## WHAT TO WORK ON
Could the lines from the start of the data through the line with "alcanza el 22%" be set down exactly, with no pictures among them?

_ _ _ _ _ _ _

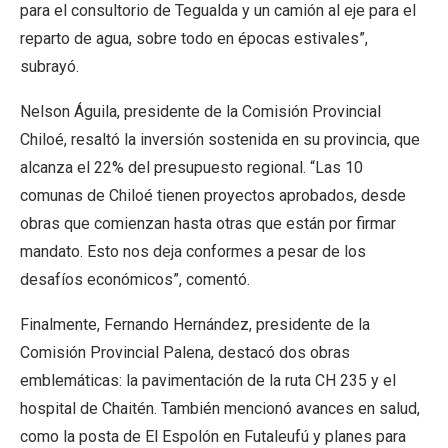
para el consultorio de Tegualda y un camión al eje para el
reparto de agua, sobre todo en épocas estivales”,
subrayó.
Nelson Águila, presidente de la Comisión Provincial
Chiloé, resaltó la inversión sostenida en su provincia, que
alcanza el 22% del presupuesto regional. “Las 10
comunas de Chiloé tienen proyectos aprobados, desde
obras que comienzan hasta otras que están por firmar
mandato. Esto nos deja conformes a pesar de los
desafíos económicos”, comentó.
Finalmente, Fernando Hernández, presidente de la
Comisión Provincial Palena, destacó dos obras
emblemáticas: la pavimentación de la ruta CH 235 y el
hospital de Chaitén. También mencionó avances en salud,
como la posta de El Espolón en Futaleufú y planes para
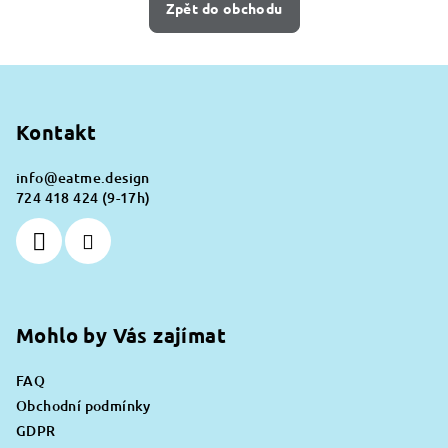
Zpět do obchodu
Z
á
p
Kontakt
a
info
@
eatme.design
t
724 418 424 (9-17h)
í
Mohlo by Vás zajímat
FAQ
Obchodní podmínky
GDPR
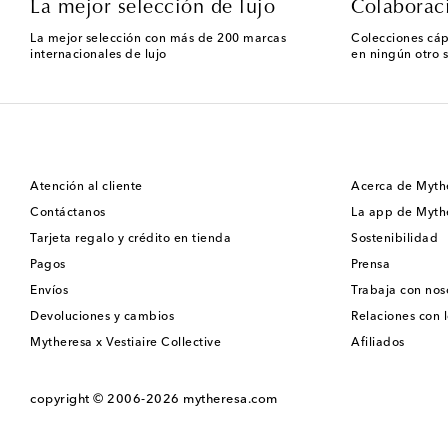
La mejor selección de lujo
Colaborac
La mejor selección con más de 200 marcas
Colecciones cáp
internacionales de lujo
en ningún otro s
Atención al cliente
Acerca de Myth
Contáctanos
La app de Myth
Tarjeta regalo y crédito en tienda
Sostenibilidad
Pagos
Prensa
Envíos
Trabaja con nos
Devoluciones y cambios
Relaciones con l
Mytheresa x Vestiaire Collective
Afiliados
copyright © 2006-2026
mytheresa.com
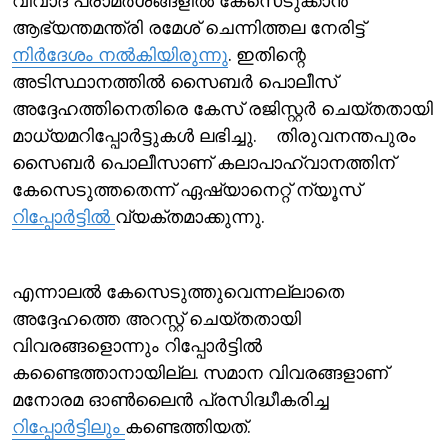
വിവാദ പരാമര്‍ശങ്ങളില്‍ കേസെടുക്കാന്‍
ആഭ്യന്തമന്ത്രി രമേശ് ചെന്നിത്തല നേരിട്ട്
നിര്‍ദേശം നല്‍കിയിരുന്നു
. ഇതിന്റെ
അടിസ്ഥാനത്തില്‍ സൈബര്‍ പൊലീസ്
അദ്ദേഹത്തിനെതിരെ കേസ് രജിസ്റ്റര്‍ ചെയ്തതായി
മാധ്യമറിപ്പോര്‍ട്ടുകള്‍ ലഭിച്ചു. തിരുവനന്തപുരം
സൈബർ പൊലീസാണ് കലാപാഹ്വാനത്തിന്
കേസെടുത്തതെന്ന് ഏഷ്യാനെറ്റ് ന്യൂസ്
റിപ്പോര്‍ട്ടില്‍
വ്യക്തമാക്കുന്നു.
എന്നാലല്‍ കേസെടുത്തുവെന്നല്ലാതെ
അദ്ദേഹത്തെ അറസ്റ്റ് ചെയ്തതായി
വിവരങ്ങളൊന്നും റിപ്പോര്‍ട്ടില്‍
കണ്ടെെത്താനായില്ല. സമാന വിവരങ്ങളാണ്
മനോരമ ഓണ്‍ലൈന്‍ പ്രസിദ്ധീകരിച്ച
റിപ്പോര്‍ട്ടിലും
കണ്ടെത്തിയത്.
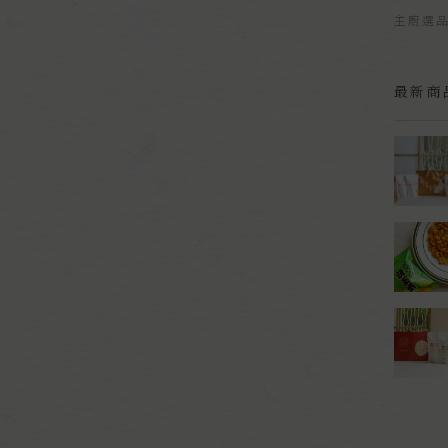
主廚選
最新商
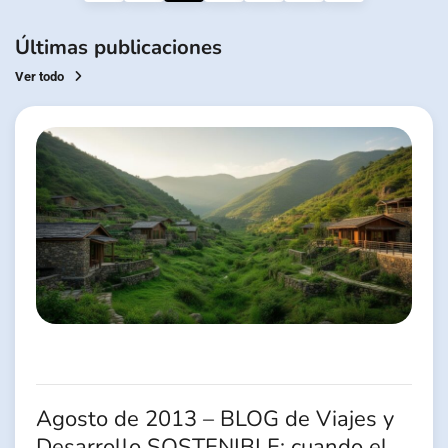
des
publications
Últimas publicaciones
Ver todo
Agosto de 2013 – BLOG de Viajes y
Desarrollo SOSTENIBLE: cuando el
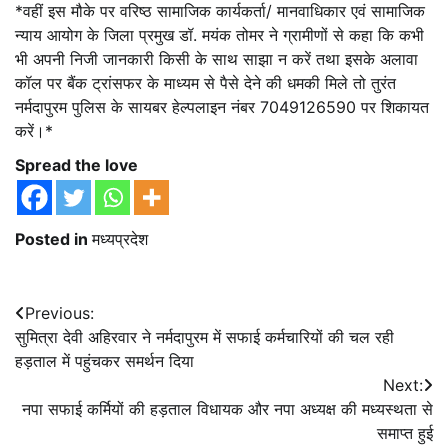
*वहीं इस मौके पर वरिष्ठ सामाजिक कार्यकर्ता/ मानवाधिकार एवं सामाजिक
न्याय आयोग के जिला प्रमुख डॉ. मयंक तोमर ने ग्रामीणों से कहा कि कभी
भी अपनी निजी जानकारी किसी के साथ साझा न करें तथा इसके अलावा
कॉल पर बैंक ट्रांसफर के माध्यम से पैसे देने की धमकी मिले तो तुरंत
नर्मदापुरम पुलिस के सायबर हेल्पलाइन नंबर 7049126590 पर शिकायत
करें।*
Spread the love
Posted in
मध्यप्रदेश
Post
Previous:
सुमित्रा देवी अहिरवार ने नर्मदापुरम में सफाई कर्मचारियों की चल रही
navigation
हड़ताल में पहुंचकर समर्थन दिया
Next:
नपा सफाई कर्मियों की हड़ताल विधायक और नपा अध्यक्ष की मध्यस्थता से
समाप्त हुई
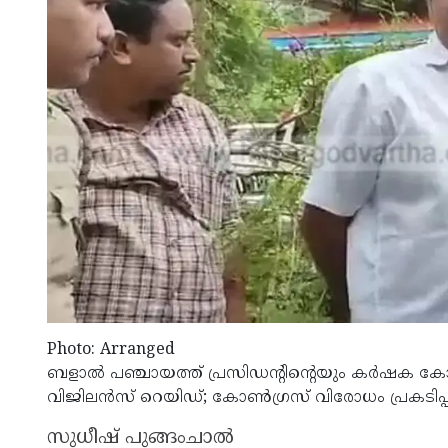
Photo: Arranged
ബളാൽ പഞ്ചായത്ത് പ്രസിഡന്റിന്റെയും കർഷക കോൺ
വിജിലൻസ് റെയിഡ്; കോൺഗ്രസ് വിരോധം പ്രകടിപ്പിച
സുധീഷ് പുങ്ങംചാൽ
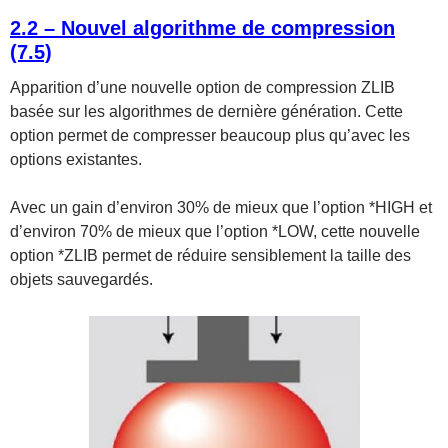
2.2 – Nouvel algorithme de compression
(7.5)
Apparition d’une nouvelle option de compression ZLIB
basée sur les algorithmes de dernière génération. Cette
option permet de compresser beaucoup plus qu’avec les
options existantes.
Avec un gain d’environ 30% de mieux que l’option *HIGH et
d’environ 70% de mieux que l’option *LOW, cette nouvelle
option *ZLIB permet de réduire sensiblement la taille des
objets sauvegardés.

_ _ _ _ _ _ _

## WORKED SOLUTION
para el consultorio de Tegualda y un camión al eje para el
reparto de agua, sobre todo en épocas estivales”,
subrayó.
Nelson Águila, presidente de la Comisión Provincial
Chiloé, resaltó la inversión sostenida en su provincia, que
alcanza el 22% del presupuesto regional. “Las 10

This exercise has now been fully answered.